Als er die Deutsche Bank leitete, war Josef Ackermann gegen eine Fusion mit der Commerzbank. Zehn Jahre nach der durch Lehman Brothers ausgelösten Krise sagt er nun, dass eine Fusion, bei der europäische Grossbanken involviert sind, den Banken-Champion schaffen könnte, den Europa in einer Ära von Donald Trumps "America First" braucht.

Im Investment Banking "übernehmen die USA absolut die Macht. Ist das gut? In einem Klima von America First, sollten die Europäer nicht versuchen, das zu ändern?" fragte Ackermann, der die Deutsche Bank in den zehn Jahren bis 2012 leitete, in einem Interview mit Bloomberg Television.

Ein Jahrzehnt nach Lehman und der TARP-Rekapitalisierung, die nach allgemeiner Auffassung die US-Banken auf eine solide Grundlage gestellt hat, befinden sich die europäischen Banken in einer unterlegenen Position und haben keine andere Wahl, als grenzüberschreitende Fusionen zu verfolgen, sagte er. Die Regulierung muss stärker unterstützend sein, europaweite Transaktionen zu fördern, und politische Hindernisse könnten die Konsolidierung in dem durch zu viele Banken geprägten deutschen Markt erleichtern, so Ackermann.

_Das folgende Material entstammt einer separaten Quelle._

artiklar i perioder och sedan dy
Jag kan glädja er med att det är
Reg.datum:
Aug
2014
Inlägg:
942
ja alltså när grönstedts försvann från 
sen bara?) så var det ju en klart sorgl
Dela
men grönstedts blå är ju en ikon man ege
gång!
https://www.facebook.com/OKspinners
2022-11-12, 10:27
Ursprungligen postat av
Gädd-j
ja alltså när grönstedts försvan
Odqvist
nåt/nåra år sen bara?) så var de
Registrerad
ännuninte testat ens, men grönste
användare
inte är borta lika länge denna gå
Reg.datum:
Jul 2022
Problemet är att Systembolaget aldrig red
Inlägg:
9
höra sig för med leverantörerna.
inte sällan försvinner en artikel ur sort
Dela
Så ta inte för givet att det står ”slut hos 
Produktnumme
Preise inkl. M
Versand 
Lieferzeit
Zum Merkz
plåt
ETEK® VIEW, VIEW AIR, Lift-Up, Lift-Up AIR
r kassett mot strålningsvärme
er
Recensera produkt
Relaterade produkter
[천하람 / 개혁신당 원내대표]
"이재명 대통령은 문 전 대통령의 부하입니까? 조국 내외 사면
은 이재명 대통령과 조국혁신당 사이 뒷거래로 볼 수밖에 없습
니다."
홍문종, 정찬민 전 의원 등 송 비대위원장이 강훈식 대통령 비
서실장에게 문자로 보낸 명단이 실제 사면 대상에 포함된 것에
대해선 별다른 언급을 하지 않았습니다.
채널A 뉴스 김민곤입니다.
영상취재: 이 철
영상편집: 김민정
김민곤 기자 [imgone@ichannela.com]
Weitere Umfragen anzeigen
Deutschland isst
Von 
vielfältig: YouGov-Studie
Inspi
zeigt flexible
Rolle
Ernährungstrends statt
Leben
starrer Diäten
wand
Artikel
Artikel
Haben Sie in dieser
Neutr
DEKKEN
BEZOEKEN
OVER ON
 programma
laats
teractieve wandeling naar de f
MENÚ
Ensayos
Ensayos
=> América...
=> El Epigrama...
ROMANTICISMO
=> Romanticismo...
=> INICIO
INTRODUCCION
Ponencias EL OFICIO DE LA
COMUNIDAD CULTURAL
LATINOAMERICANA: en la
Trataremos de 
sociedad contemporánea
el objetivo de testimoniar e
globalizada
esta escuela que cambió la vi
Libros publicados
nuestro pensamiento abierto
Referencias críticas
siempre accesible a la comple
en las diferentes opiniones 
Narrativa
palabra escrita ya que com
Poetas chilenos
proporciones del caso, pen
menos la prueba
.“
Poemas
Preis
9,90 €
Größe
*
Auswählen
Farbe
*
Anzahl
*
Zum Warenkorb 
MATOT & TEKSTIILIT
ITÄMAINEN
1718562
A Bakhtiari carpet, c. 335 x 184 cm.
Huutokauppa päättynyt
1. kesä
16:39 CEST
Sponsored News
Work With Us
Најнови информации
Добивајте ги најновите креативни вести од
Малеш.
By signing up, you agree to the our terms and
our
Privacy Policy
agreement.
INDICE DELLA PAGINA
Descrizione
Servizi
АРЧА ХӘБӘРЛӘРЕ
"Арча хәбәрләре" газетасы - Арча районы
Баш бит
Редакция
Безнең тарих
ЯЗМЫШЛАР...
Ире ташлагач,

Die Deutsche Bank habe sich eine mögliche Fusion mit der Commerzbank "viele, viele Male" angeschaut, aber "wir sind immer zu einem negativen Ergebnis gekommen", sagte er angesichts der politischen Schwierigkeiten, die sich aus dem Abbau von Arbeitsplätzen in Deutschland ergeben hätten, als die Arbeitslosigkeit höher war. "Vielleicht haben sich die Dinge geändert. Ich bin mir sicher, dass die Bereitschaft der Menschen, Umstrukturierungen auf dem deutschen Markt zu akzeptieren, höher ist als damals, als ich dort war."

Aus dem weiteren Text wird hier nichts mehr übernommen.